Exact transcript, pictures excluded: write out every record below.

Page-level text extractions
--*--

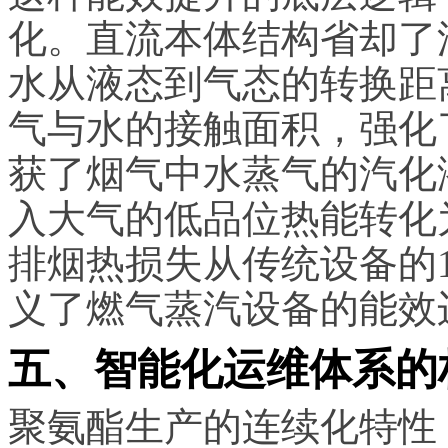
化。直流本体结构省却了
水从液态到气态的转换距
气与水的接触面积，强化
获了烟气中水蒸气的汽化潜热
入大气的低品位热能转化
排烟热损失从传统设备的1
义了燃气蒸汽设备的能效
五、智能化运维体系的
聚氨酯生产的连续化特性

--*--

Answer to this exercise =
化。直流本体结构省却了
水从液态到气态的转换距
气与水的接触面积，强化
获了烟气中水蒸气的汽化潜热
入大气的低品位热能转化
排烟热损失从传统设备的1
义了燃气蒸汽设备的能效
五、智能化运维体系的
聚氨酯生产的连续化特性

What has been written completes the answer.